> _What you should do_: From the records below, set down exactly the lines starting with the line that contains "уйте михаил,подскажите как" and going on through the line that contains "удет 3-я. Я". Nothing else is wanted.

> _Entries supplied_:
# # # # # # #
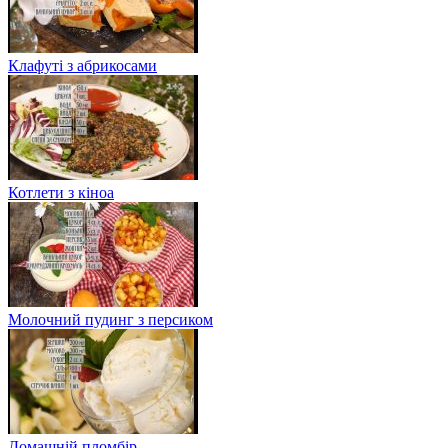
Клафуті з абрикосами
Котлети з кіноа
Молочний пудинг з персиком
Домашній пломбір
# # # # # # #
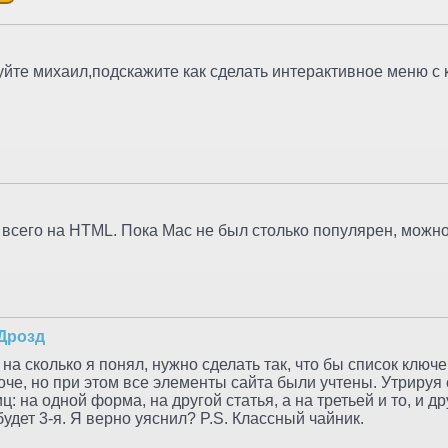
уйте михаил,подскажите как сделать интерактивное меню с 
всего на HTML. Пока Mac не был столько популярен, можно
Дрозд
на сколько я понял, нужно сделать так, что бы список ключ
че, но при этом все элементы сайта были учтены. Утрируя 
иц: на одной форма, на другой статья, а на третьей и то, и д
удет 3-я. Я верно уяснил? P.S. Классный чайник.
# # # # # # #
> _Task response_:
уйте михаил,подскажите как сделать интерактивное меню с 
всего на HTML. Пока Mac не был столько популярен, можно
Дрозд
на сколько я понял, нужно сделать так, что бы список ключ
че, но при этом все элементы сайта были учтены. Утрируя 
иц: на одной форма, на другой статья, а на третьей и то, и д
удет 3-я. Я верно уяснил? P.S. Классный чайник.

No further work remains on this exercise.